Sabrın öne çıktığı yerlerden birisi de, ibadetleri ifa ve onlara devamdadır. Zira insan, ibadetlere alışma sürecinde gençliğin de etkisi ile onları yerine getirme ve devam konusunda zorlanır. Bu durumlarda sergilenecek sabırda çok değerlidir. Sonuçları bakımından dünya ve ahiret sevincine kapı aralar. Bir de alışıp devamlılık kazanınca ibadet, kişinin ruhu için gıda bedeni için sağlık ve huzur vesilesi olur. Böylece bedenen temiz, ruhen huzur içinde günde beş vakit namaz kılar, sıcak yaz günlerinde hiç bir sıkıntı duymadan oruç tutar. Diğer ibadet, salih amel ve güzel davranışlarda böyledir. Nitekim bir âyeti kerimede bu gerçeğe şöyle vurgu yapılır: "Her kim sabreder ve suç bağışlarsa, bu hareket arzu edilen en iyi işlerdendir." (eş-Şurâ, 42/43)

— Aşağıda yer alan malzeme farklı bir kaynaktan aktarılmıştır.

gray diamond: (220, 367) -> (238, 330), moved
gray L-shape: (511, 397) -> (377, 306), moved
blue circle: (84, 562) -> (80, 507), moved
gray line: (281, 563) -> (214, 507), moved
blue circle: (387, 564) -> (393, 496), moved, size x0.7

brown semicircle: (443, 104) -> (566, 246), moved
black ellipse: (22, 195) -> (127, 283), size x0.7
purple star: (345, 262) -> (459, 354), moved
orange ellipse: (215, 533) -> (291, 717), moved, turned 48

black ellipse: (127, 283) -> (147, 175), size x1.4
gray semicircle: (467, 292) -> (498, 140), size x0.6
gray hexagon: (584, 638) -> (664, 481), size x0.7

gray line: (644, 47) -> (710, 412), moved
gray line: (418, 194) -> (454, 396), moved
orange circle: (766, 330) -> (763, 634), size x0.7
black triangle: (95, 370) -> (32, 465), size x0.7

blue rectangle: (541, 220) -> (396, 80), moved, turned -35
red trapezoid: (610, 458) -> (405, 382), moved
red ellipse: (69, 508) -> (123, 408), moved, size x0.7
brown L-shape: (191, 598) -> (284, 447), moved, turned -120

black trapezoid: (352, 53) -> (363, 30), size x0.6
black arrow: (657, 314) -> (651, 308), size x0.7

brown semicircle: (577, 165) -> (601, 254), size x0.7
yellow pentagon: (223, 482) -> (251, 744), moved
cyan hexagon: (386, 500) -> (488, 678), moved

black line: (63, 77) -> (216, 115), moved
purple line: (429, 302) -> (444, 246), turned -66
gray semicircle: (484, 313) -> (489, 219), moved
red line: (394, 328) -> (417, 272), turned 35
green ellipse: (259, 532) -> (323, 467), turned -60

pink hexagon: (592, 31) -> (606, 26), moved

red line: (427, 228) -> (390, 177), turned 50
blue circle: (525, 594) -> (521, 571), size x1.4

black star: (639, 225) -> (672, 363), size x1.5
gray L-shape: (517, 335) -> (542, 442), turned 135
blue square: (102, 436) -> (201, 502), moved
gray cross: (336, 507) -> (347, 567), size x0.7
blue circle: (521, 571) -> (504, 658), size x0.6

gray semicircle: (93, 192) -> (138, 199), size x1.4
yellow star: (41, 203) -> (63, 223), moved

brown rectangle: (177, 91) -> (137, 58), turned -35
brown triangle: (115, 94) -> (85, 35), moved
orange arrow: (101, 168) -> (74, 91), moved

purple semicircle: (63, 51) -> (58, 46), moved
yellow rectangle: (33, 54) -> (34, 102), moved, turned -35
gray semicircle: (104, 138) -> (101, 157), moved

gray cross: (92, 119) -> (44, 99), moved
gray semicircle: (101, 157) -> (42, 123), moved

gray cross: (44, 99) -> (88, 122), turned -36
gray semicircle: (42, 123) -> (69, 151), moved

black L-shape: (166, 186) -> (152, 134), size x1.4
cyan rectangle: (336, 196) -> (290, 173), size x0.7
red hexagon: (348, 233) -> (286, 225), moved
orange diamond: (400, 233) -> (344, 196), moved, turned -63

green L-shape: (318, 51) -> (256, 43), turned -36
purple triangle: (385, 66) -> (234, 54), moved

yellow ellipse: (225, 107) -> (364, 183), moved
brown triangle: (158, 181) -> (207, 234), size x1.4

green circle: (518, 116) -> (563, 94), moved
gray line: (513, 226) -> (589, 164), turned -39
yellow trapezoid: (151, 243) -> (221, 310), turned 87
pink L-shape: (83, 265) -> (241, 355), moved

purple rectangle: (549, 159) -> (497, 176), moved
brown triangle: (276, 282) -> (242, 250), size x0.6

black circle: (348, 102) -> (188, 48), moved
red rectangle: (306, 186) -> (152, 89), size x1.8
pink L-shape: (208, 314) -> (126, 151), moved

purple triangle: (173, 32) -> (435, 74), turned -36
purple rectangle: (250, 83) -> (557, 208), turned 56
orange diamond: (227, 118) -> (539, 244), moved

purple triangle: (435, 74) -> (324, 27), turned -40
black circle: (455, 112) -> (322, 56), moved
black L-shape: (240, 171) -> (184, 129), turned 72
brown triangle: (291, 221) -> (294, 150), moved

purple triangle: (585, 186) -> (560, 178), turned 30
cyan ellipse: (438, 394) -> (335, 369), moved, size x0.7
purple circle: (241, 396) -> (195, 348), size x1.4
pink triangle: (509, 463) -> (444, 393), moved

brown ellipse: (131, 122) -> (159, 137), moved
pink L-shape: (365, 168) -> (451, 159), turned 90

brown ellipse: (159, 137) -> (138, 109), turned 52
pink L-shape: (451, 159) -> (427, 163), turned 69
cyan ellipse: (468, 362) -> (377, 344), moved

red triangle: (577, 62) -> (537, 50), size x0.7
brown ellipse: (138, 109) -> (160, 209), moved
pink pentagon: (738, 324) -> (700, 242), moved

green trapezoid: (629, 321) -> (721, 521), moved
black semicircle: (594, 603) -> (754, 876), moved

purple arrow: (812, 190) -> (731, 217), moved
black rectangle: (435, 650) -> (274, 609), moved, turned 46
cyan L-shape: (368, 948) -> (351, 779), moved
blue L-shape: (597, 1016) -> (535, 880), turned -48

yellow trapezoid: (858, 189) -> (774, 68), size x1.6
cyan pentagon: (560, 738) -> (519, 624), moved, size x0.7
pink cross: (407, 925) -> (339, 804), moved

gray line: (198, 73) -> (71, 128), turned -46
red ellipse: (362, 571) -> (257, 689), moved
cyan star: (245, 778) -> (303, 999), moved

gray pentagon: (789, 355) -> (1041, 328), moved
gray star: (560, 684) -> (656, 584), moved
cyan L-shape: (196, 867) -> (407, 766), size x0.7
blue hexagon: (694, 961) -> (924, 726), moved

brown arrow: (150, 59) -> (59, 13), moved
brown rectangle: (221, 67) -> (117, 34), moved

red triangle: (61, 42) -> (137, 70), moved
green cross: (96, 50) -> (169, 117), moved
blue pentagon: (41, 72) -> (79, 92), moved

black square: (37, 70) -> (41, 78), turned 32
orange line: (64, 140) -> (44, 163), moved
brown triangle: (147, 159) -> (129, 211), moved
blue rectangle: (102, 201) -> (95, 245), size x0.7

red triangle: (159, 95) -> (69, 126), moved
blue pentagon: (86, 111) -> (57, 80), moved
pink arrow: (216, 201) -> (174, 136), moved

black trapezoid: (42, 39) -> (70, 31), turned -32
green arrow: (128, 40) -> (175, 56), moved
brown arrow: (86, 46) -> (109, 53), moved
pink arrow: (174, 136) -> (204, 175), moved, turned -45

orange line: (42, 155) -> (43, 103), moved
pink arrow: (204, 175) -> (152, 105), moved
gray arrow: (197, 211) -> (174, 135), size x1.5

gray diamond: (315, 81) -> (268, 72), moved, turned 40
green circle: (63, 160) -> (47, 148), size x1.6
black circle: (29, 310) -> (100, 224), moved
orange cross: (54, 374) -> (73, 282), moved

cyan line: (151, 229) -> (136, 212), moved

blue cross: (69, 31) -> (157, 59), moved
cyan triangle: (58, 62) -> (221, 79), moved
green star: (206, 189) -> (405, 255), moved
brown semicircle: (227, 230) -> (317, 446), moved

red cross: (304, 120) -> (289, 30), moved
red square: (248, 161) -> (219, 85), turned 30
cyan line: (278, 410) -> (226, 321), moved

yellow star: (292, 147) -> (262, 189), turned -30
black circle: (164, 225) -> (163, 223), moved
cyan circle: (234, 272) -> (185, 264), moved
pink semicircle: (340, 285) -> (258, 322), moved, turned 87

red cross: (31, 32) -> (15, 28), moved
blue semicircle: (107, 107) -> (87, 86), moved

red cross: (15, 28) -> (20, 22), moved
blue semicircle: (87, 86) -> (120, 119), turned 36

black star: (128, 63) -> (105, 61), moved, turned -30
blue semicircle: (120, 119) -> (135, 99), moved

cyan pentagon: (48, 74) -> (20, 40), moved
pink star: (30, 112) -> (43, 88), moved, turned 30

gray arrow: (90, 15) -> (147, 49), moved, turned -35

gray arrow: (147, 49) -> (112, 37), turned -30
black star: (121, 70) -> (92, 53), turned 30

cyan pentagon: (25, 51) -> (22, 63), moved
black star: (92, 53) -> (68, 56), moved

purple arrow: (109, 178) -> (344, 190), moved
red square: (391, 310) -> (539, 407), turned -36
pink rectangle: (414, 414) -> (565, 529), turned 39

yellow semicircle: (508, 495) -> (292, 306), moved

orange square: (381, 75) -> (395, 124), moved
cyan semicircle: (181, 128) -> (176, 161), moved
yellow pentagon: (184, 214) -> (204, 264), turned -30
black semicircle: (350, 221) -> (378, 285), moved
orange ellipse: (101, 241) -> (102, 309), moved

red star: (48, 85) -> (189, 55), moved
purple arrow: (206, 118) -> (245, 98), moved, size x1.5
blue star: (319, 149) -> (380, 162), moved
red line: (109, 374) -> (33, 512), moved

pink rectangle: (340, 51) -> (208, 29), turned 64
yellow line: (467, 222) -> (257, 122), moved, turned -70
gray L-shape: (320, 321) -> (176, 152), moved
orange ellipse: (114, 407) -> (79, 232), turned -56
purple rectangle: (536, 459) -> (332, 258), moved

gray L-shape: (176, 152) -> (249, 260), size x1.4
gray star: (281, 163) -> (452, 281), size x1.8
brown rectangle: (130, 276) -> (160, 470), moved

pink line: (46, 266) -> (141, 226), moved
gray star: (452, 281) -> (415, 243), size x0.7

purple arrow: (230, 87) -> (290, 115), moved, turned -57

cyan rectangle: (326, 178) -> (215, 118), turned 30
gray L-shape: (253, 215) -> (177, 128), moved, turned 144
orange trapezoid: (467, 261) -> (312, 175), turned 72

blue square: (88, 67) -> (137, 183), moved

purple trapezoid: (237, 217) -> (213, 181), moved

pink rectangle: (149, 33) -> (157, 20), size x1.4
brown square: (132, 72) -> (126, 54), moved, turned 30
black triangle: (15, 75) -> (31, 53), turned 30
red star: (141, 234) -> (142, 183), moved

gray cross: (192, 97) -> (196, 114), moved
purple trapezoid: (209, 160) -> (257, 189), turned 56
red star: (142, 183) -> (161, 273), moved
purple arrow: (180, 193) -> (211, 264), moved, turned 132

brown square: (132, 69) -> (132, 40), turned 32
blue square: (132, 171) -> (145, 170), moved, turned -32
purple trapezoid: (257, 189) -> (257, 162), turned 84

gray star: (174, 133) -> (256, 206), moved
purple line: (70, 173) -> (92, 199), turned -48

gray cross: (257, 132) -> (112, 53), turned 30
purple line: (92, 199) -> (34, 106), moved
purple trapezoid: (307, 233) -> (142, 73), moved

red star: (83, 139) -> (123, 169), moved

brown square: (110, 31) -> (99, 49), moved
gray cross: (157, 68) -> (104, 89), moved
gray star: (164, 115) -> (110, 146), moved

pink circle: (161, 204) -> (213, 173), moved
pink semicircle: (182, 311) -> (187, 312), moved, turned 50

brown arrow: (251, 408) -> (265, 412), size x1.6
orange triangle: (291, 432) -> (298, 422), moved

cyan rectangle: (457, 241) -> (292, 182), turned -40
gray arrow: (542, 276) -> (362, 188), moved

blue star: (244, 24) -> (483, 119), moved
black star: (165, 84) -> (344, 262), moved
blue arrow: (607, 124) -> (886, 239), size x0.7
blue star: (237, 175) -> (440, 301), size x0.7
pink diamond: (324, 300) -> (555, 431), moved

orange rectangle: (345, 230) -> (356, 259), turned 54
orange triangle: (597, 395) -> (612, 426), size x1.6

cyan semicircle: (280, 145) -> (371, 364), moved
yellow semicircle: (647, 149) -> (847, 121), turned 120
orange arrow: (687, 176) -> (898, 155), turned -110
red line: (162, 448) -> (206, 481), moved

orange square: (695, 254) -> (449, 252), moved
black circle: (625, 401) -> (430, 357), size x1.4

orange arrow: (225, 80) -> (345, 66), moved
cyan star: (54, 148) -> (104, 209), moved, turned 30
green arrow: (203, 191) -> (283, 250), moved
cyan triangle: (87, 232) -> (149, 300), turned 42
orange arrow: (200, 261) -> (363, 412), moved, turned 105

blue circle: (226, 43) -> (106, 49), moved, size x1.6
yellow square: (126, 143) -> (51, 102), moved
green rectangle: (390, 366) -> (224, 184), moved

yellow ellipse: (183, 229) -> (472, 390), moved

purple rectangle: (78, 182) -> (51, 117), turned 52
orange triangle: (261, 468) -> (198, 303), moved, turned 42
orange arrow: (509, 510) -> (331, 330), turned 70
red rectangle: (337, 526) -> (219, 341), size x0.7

Ama insanlar, çoğu zaman nefsine uyar; Allah Teâlâ'nın emirlerine uyup yasaklarından kaçınmak ona zor gelir, nefse hoş gelen fena arzularını tatmin etmek ister, iyilik ve faziletlerden kaçınır. Örneğin yemek içmek oruç tutmaktan, oturup televizyon seyretmek camiye gidip teravih namazı kılmaktan, cebindeki parasını eğlence ve zevkleri için harcamak, bir yoksula vermekten daha hoş gelir. Bu tür durumlarda nefsin isteklerine karşı sabır gösterip direnerek nefse muhalefet etmek, bizlere ebedi mükafat fırsatları sunar. Mümine yakışanda bu fırsatları değerlendirmektir.